Beginning Machine Learning with scikit-learn

Mikael Konutgan

Beginning Machine Learning with scikit-learn

With iOS 11, Apple released the Core ML framework which allows you to integrate trained machine learning models into your app. Apple provide a tool to convert many model formats into their .mlmodel format. But how do you create and train a machine learning model in the first place? In this tutorial, you’ll get a head start on creating your own machine learning model with Python using scikit-learn and integrating it into an iOS app via Apple’s Core ML framework. In the process, you’ll learn how to:

  • Install popular Python machine learning packages on macOS.
  • Create predictive machine learning models.
  • Integrate these models into your own iOS apps.

Getting Started

Download the starter project, and build and run it.

scikit-learn iOS

The app has 3 sliders, one for each of the advertising budgets: TV ads, radio ads and newspaper ads. Over the past few years, you’ve recorded the amount spent on advertising (shown in thousands of dollars), as well as the sales you made (shown in thousands of units).

Now you want to build and train a machine learning model to help predict your sales outcomes based on various advertising budget scenarios. Afterwards, you want to conveniently package the model into an iOS app so you and your teams can check outcomes on the fly.

In this tutorial, you’ll build this model and integrate it into the app using Core ML so that when you move any of the sliders, the sales prediction will update.

But first, you’ll need to install the necessary Python tools.

Installing Anaconda

Anaconda is an open source distribution. It contains thousands of preconfigured packages that enable users to get up-and-running quickly with the most popular Data Science and Machine Learning tools in Python.

In this tutorial, you’ll only be scratching the surface of what Anaconda has to offer, so I encourage you to check out anaconda.org to learn more about it.

To install Anaconda, head over to their downloads area, and Download the Python 2.7 version; Apple’s coremltools only work with Python 2.

Once downloaded, run the installer. Continue through the Introduction, Read Me and License until you get to the Destination Select step. The easiest and cleanest way to install Anaconda is into a local project. To do this, select Install on a specific disk…, select the correct disk, click Choose Folder…, navigate into your a user directory of your choosing, and create a new folder called Beginning-Machine-Learning.

Note: If the installer skips the Destination Select step, click Change Install Location… on the Installation Type step to get back to it.

Change Install Location

After selecting the destination, click Continue, then Install, to begin the installation process. This should take ~10 minutes.

To verify your installation, open Terminal and cd (change directory) into the Beginning-Machine-Learning folder where you installed anaconda. Then, enter the following command:

./anaconda2/bin/python --version

You’ll see a successful response with a Python 2 version, like so:

Congratulations! Python is installed along with its most important data science/machine learning packages.

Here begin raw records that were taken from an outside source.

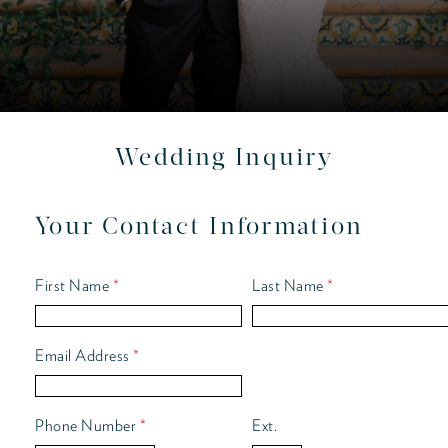
Wedding Inquiry
Your Contact Information
First Name
*
Last Name
*
Email Address
*
Phone Number
*
Ext.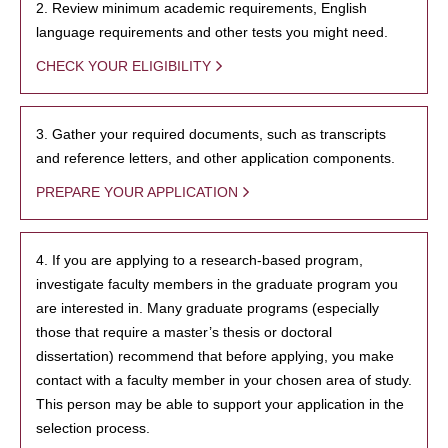
2. Review minimum academic requirements, English
language requirements and other tests you might need.
CHECK YOUR ELIGIBILITY
3. Gather your required documents, such as transcripts
and reference letters, and other application components.
PREPARE YOUR APPLICATION
4. If you are applying to a research-based program,
investigate faculty members in the graduate program you
are interested in. Many graduate programs (especially
those that require a master’s thesis or doctoral
dissertation) recommend that before applying, you make
contact with a faculty member in your chosen area of study.
This person may be able to support your application in the
selection process.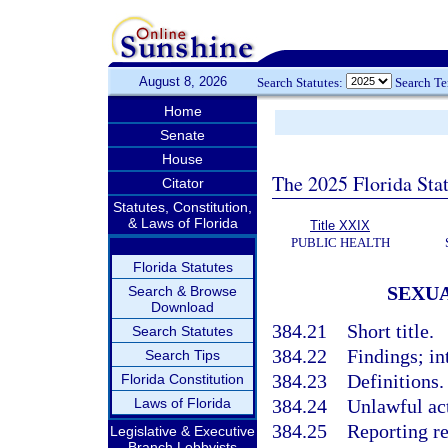
August 8, 2026
Search Statutes:
Search T
Home
Senate
House
The 2025 Florida Sta
Citator
Statutes, Constitution,
& Laws of Florida
Title XXIX
PUBLIC HEALTH
Florida Statutes
SEXUA
Search & Browse
Download
384.21
Short title.
Search Statutes
384.22
Findings; in
Search Tips
384.23
Definitions.
Florida Constitution
Laws of Florida
384.24
Unlawful ac
384.25
Reporting re
Legislative & Executive
Branch Lobbyists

Installing Core ML Community Tools

One tool that Anaconda doesn’t include is coremltools, an Open Source project from Apple that you’ll use later to convert the scikit-learn model into a format that you can use in your iOS app.

In Terminal, run the following command from the Beginning-Machine-Learning directory:

./anaconda2/bin/pip install -U coremltools

Jupyter Notebook

With everything installed, you’re ready to get started with Jupyter Notebook; think of Jupyter Notebook as Swift Playgrounds, but for Python.

While in the Beginning-Machine-Learning directory, enter the following two commands into Terminal:

mkdir notebooks
./anaconda2/bin/jupyter notebook notebooks

Here, you first created a new folder named notebooks. Then, you started the Jupyter Notebook Server from that new folder.

Your default browser should open up with a Jupyter Notebook page. If not, you’ll see the url of the page in terminal so you can just open it manually; it should look something like this: http://localhost:8888/?token=7609a66aaffa819340a882f8ff88361db3f72667c07c764d.

Now you need to create a new notebook. To do this, click New, then Python 2:

Give the new notebook a better name. Click File, then Rename…, and change the name to Advertising:

Click the floppy disk to save your changes.

Note: If you’re experiencing issues when trying to save your notebook, make sure you don’t have browser extensions running on the page; things like Ad Blockers may cause issues.

Notebooks are a lot like Swift Playgrounds. You can enter Python expressions, then hit Control-Enter to execute them and see the results inline.

Try typing something like 2 + 2 and hitting Control-Enter to get the results. Also, try using Shift+Enter to insert a new cell, as well as executing the current one.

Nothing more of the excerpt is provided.